My run-ins with BT have bored many who read me so I won’t go on but the irony is it’s hard to telephone BT and the company that produced an advertising campaign -“It’s good to talk” - doesn’t actually want to…talk that is. We got back from Venice three weeks ago and our land line was down. Getting through to a human was hard and when I did they lived in Chenai and they weren’t briefed about the angry me - the human ‘me’ - not just my phone number. It’s taken three weeks, three engineers, with only the last one to visit qualified to do the work. It worked fine but then stopped working although right now it’s OK again. My fingers are crossed.


This is a marketing problem. I want a Bob Hoskins sound-alike on my case not an Indian with an MBA being very nice but without being trained in how I feel and me feeling worse through being carefully nice to prove I’m not racist. BT is a dinosaur trying to be hi tech and this rusty old beast isn’t human so even when they get it right I get cross.
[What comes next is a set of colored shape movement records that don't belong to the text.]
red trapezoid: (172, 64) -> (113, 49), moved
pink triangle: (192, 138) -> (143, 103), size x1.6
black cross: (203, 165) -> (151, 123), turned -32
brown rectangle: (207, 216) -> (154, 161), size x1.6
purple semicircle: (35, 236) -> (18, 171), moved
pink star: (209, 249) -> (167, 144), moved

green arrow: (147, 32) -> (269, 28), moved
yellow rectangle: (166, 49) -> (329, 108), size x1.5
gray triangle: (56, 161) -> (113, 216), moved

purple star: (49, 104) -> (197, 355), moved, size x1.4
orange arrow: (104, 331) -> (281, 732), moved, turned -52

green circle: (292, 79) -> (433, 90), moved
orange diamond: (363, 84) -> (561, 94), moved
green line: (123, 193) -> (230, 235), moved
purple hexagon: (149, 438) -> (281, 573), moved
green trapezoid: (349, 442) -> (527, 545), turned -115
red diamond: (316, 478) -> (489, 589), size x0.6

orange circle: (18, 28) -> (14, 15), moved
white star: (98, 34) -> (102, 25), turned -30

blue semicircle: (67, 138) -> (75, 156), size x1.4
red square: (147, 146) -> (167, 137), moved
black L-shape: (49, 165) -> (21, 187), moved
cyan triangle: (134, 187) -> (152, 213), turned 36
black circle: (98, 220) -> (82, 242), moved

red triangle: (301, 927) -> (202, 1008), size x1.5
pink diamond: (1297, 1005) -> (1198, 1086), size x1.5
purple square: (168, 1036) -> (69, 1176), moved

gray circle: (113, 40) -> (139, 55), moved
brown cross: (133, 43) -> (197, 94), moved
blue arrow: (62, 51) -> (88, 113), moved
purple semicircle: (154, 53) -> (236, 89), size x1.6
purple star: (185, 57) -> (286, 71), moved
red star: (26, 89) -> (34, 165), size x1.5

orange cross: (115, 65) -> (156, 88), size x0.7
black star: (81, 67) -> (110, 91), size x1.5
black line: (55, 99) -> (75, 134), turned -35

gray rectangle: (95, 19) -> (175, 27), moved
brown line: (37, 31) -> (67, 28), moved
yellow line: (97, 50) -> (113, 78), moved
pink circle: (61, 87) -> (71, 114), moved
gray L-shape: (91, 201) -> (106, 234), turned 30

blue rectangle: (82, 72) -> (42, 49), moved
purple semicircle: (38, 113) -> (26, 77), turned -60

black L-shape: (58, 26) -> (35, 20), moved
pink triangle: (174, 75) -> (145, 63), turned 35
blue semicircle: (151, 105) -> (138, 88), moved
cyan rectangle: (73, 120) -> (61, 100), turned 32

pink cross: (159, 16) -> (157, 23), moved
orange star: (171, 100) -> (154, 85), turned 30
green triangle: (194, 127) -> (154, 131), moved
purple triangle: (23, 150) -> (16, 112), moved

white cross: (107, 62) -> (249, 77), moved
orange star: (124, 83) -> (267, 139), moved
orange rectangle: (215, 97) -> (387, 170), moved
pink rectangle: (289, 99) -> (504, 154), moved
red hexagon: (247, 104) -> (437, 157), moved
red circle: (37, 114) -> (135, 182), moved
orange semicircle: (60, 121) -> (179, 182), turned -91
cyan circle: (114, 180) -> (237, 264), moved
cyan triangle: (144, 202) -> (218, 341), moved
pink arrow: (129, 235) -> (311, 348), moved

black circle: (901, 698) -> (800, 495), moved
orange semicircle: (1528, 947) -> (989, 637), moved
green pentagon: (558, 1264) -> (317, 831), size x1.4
Next; my wife’s eye examination at the Brighton Eye Hospital. Result: nurses brilliant; doctors superb; front of house marketing a disgrace. The waiting room is dirty. How dare they have posters emblazoned “This is an infection free zone…are you are in the zone?” when it’s clearly a breeding ground for all kinds of vile viruses, especially the filthy windows which make those on a Southern Railway train look spotless. And talking of railways why in this supposedly state-of-the-art palace of medical technology would you have a large but faded print of a Great Western steam train tootling through idyllic pre-war Britain? And finally under another poster which asked cheerily “Having trouble with your sight?” they had a little library of sarcastically small print paperbacks bar one vast  1000 pager called ”Into the Darkness”. Also amid the plethora of posters was one that intrigued me. It said “Finding Your Feet with the ECLO* - and in small print *Eye Clinic Liaison Officer


Decent marketing communication - I conclude somewhat irritably - would put us all in a better state of mind and make our world a better place.

Monday 19 September 2016

CHANGING THE WAY WE THINK ABOUT THINGS

Ever since the debate about Grammar Schools started - surprising for a new PM to embrace a lost cause so strongly - I’ve been thinking about the way labels and images change our thinking.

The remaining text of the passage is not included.